We use CUDA toolkit 8.X or 9.X. One possible solution I have thought of is to set the NVCC compiler flags properly, so that for Volta GPUs (or later) no native machine code or PTX code is generated. Instead, I want to add PTX code for Pascal (the last architecture for which implict warp synchronization is guaranteed) to the library via ‘-gencode arch=compute_61,code=compute_61’. Is that a viable and correct solution (or better: workaround) ?

Targeting compute 6.x (Pascal) should do the trick (best if PTX code is included) if you also make sure that no compute 7.x PTX or SASS is available in the binary.

You could also look into the PTXAS documentation. It may have a switch to enable backwards compatible warp synchronization even when targeting Volta. But I can’t find an online PTXAS manual right now to verify.
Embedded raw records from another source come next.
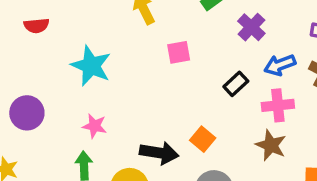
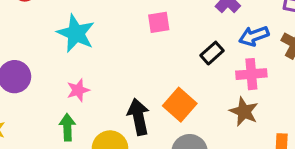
pink star: (95, 126) -> (78, 90), turned -30
orange square: (203, 139) -> (180, 105), size x1.4
black arrow: (159, 153) -> (138, 117), turned -112

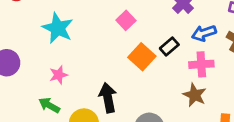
pink square: (159, 22) -> (126, 20), turned -36
orange square: (180, 105) -> (142, 57), moved
green arrow: (67, 127) -> (49, 105), turned -60

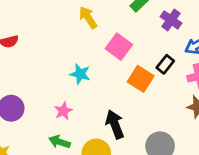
pink square: (126, 20) -> (119, 47), size x1.4
cyan star: (58, 28) -> (80, 74), moved, size x0.7

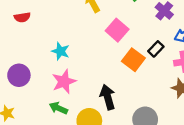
cyan star: (80, 74) -> (60, 51), moved
pink star: (63, 111) -> (64, 82), size x1.5

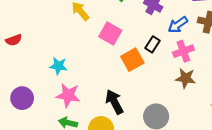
orange square: (133, 60) -> (132, 60), turned 35
pink star: (64, 82) -> (68, 95), turned -30

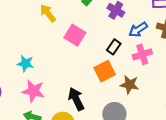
orange square: (132, 60) -> (105, 71), moved
brown star: (185, 78) -> (129, 85), moved

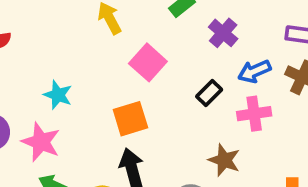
orange square: (105, 71) -> (130, 119), moved
pink star: (33, 91) -> (41, 142), moved

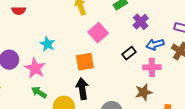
brown star: (224, 160) -> (144, 92), moved, turned 30

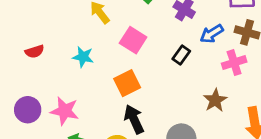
red semicircle: (19, 11) -> (35, 51), moved
cyan star: (47, 44) -> (83, 57), moved
pink cross: (152, 67) -> (234, 63), moved

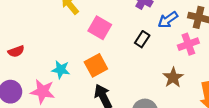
red semicircle: (35, 51) -> (16, 51), moved
cyan star: (83, 57) -> (61, 70), moved

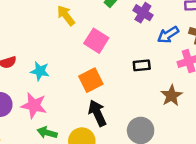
black rectangle: (142, 39) -> (142, 65), moved, turned 49
cyan star: (61, 70) -> (40, 71), moved

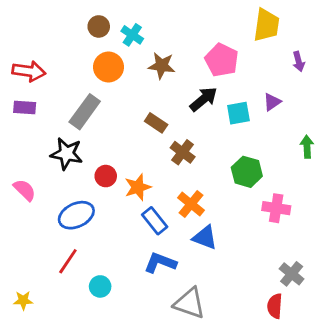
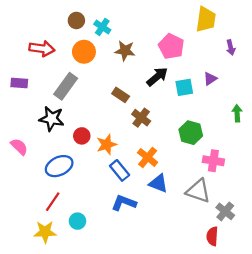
red arrow: (29, 71) -> (42, 49), moved
yellow star: (23, 300) -> (45, 232), moved, size x1.5
gray triangle: (190, 303) -> (198, 191), moved

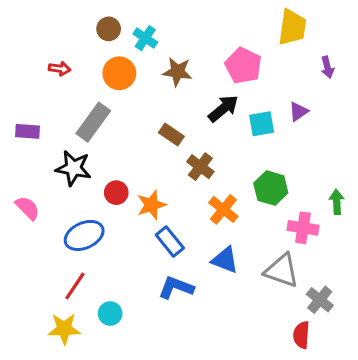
red arrow: (42, 49) -> (60, 69), size x0.6
purple rectangle: (19, 83) -> (27, 131), moved
green arrow: (237, 113) -> (337, 202), moved
orange cross: (148, 157) -> (223, 209), moved

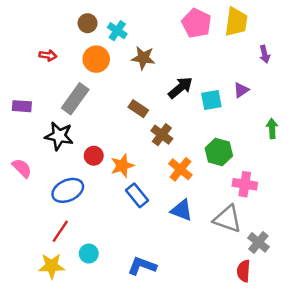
pink pentagon: (243, 66) -> (197, 23), moved
green arrow: (337, 202) -> (272, 128), moved
blue L-shape: (176, 288) -> (142, 266), moved

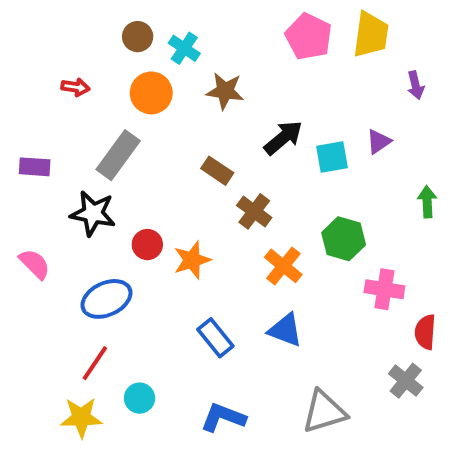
blue rectangle: (137, 195) -> (215, 338), moved
gray triangle: (227, 219) -> (324, 412), moved, turned -36
red semicircle: (244, 271) -> (425, 332), moved

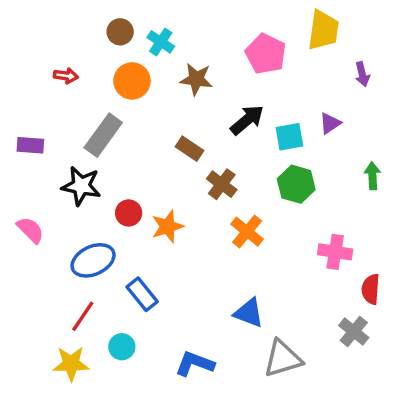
pink pentagon: (309, 37) -> (266, 54), moved
green hexagon: (344, 239) -> (296, 184), moved
blue triangle: (285, 330) -> (249, 313), moved
blue rectangle: (215, 338) -> (142, 294), moved

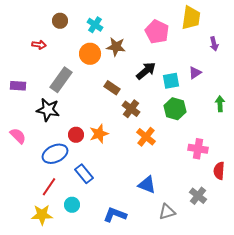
brown circle: (120, 32) -> (60, 21), moved
orange circle: (132, 81) -> (90, 54), moved
red circle: (129, 213) -> (76, 135), moved
gray cross: (354, 331) -> (198, 196), moved
gray triangle: (283, 359) -> (167, 212), size x0.7

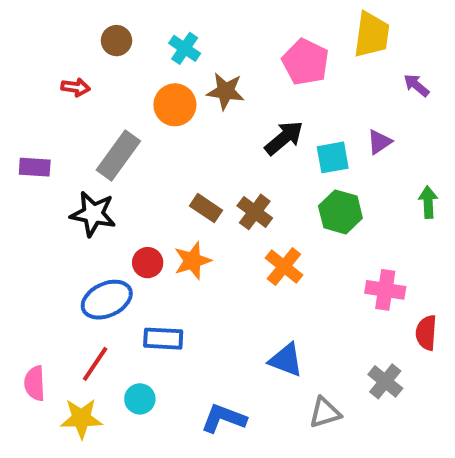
purple arrow: (214, 44) -> (416, 85), turned 144
brown rectangle: (112, 88) -> (206, 208), moved
pink semicircle: (18, 136) -> (35, 383), moved, turned -138
blue rectangle: (84, 174) -> (163, 339), turned -48

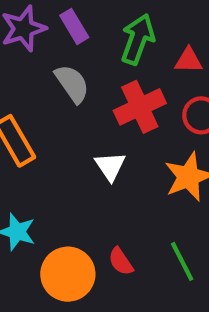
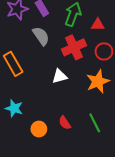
white triangle: (110, 166) -> (60, 76), turned 49
orange circle: (68, 274) -> (39, 129), size x0.6

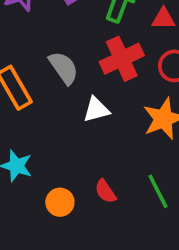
gray semicircle: (41, 36) -> (64, 68), moved

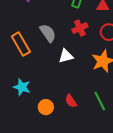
red cross: (122, 59) -> (80, 28), size x0.7

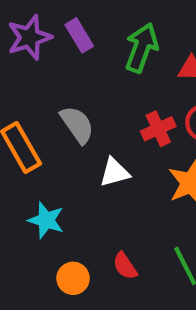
red cross: (80, 28) -> (158, 129), moved
cyan star: (22, 87) -> (46, 220), moved

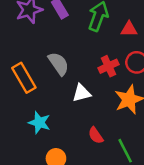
red semicircle: (125, 266) -> (96, 135), moved

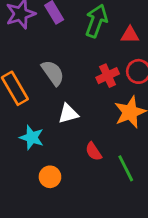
white triangle: (82, 93) -> (68, 114), moved

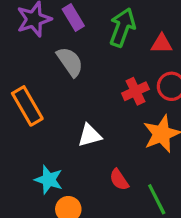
gray semicircle: (53, 73) -> (70, 62), moved
cyan star: (32, 137) -> (49, 180), moved

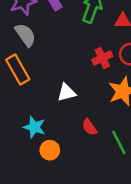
gray semicircle: (70, 62) -> (25, 35), moved

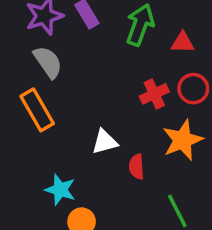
red semicircle: (89, 127) -> (137, 167), moved, turned 30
EDIT: might the PTXAS option –legacy-bar-warp-wide-behavior be the right one? But then I am puzzled that the ptxas --help output states that it is ignored for sm_70 targets and above. Instead I would have expected it to be used only for sm_70 targets and above. So either it’s a bug of the --help output or I misunderstand what this switch is supposed to do.

(with the option -Xptxas it is possible to forward such options from nvcc to ptxas)

For CUDA toolkit 9.x, a method to “opt-in” to “Pascal thread scheduling” on a volta machine is given here:

[url]https://devblogs.nvidia.com/using-cuda-warp-level-primitives/[/url]

from the last paragraph:

“One last trick. If your existing CUDA program gives a different result on Volta architecture GPUs, and you suspect the difference is caused by Volta’s new independent thread scheduling which can change warp synchronous behavior, you may want to recompile your program with nvcc options -arch=compute_60 -code=sm_70. Such compiled programs opt-in to Pascal’s thread scheduling. When used selectively, it can help pin down the culprit module more quickly, allowing you to update the code to avoid implicit warp-synchronous programming.”

I’m not suggesting this provides guarantees about the correctness of any particular code. It is offered up there as a tool to aid in analysis of warp-synchronous coding patterns, ostensibly for the purpose of removing those to be compliant with cc7.0 and future architectures.

This methodology would allow cc7.0 SASS code to be present in a binary compiled this way, which might make some forms of detailed analysis a bit easier.